Toffoli chose de Moraes for his effort to go after those criticizing the court. The first thing de Moraes did was force a magazine called Crusoe to remove an article about this same Toffoli and his links to a corruption investigation. De Moraes called the article “fake news.” The publishers had no recourse, because in the past it was usually the Supreme Court protecting the press from lower court orders trying to make them remove their content. The ban on the content was later removed after legal documents surfaced showing that the reporting was accurate. The jig should have been up when the first thing these powers were used for was shutting down accurate reporting about the very man who put the order in place, but de Moraes was just beginning. His power would soon be spreading much more widely, attacking freedom at every turn. Even in the most egregious instances of censorship or surveillance in the US, the government was using rubber stamp courts or was merely pressuring companies to remove people from social media. When such “prosecutions,” if you can even call them that, originate from the same body which judges them, it is simple tyranny and there is no protection of the rights of the public.

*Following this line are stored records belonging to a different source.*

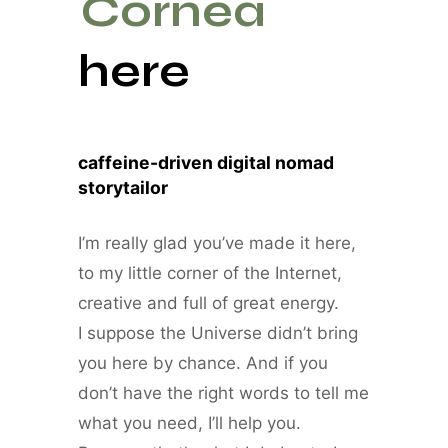
Cornea
here
caffeine-driven digital nomad
storytailor
I’m really glad you’ve made it here,
to my little corner of the Internet,
creative and full of great energy.
I suppose the Universe didn’t bring
you here by chance. And if you
don’t have the right words to tell me
what you need, I’ll help you.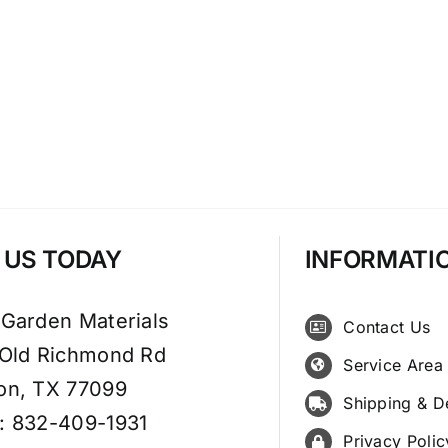
T US TODAY
INFORMATI
 Garden Materials
Contact Us
 Old Richmond Rd
Service Area
on, TX 77099
Shipping & D
: 832-409-1931
Privacy Polic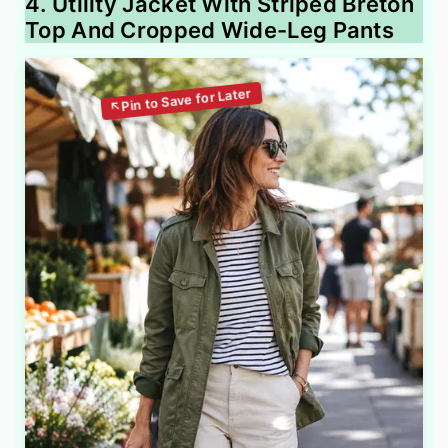
4. Utility Jacket With Striped Breton
Top And Cropped Wide-Leg Pants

The judiciary insists that because it goes back to a full panel of the 11 Supreme Court Justices this is not the tyranny of de Moraes, but they are clearly just going along with him.
Jack Nicas, who covered the Brazilian election for The New York Times, and thus also de Moraes’ ever increasing power, provided much of the best English-language journalism on this issue, albeit while persistently trying to play up the supposed threats to democracy which de Moraes claims he is combating. In one article from September 26th 2022 titled “To Defend Democracy, Is Brazil’s Top Court Going Too Far?” he tells the story of a WhatsApp chat group containing some of Brazil’s wealthiest businessman who supported Bolsonaro. In the summer of 2022, one member of the chat group, real estate magnate Jose Koury, said “I prefer a coup to the return of the Workers’ Party,” to which one of the other 7 people in the chat responded with a GIF of a man applauding. No one else responded and there was not further discussion of the topic. When the chat was leaked to the media, Nicas describes what happened, “Federal agents raided the homes of eight of the businessmen. The authorities froze their bank accounts, subpoenaed their financial, phone and digital records, and told social networks to suspend some of their accounts.” This was all done at the order of de Moraes, and these are men with financial interests throughout Brazil and a large public presence; you can imagine how little defense the common man has against such persecutions. No one had planned anything, one man had just spoken immoderately, and said something that people from across the world say when they are dissatisfied with government [not just in countries with a history of coups, many Americans say such things as well.] Since the entire process is de Moraes, there weren’t any safeguards besides the broader Supreme Court which he clearly controls. He tried to justify his actions by releasing a document showing their connections to various right wing figures, but this information was already publicly known. He ultimately unfroze their bank accounts and they were never charged. What is more notable is that when Brazil’s deputy attorney general, Lindora Aruajo appealed his order saying it represented, “a kind of thought police that is characteristic of authoritarian regimes” it was de Moraes himself who saw to the appeal and declined it.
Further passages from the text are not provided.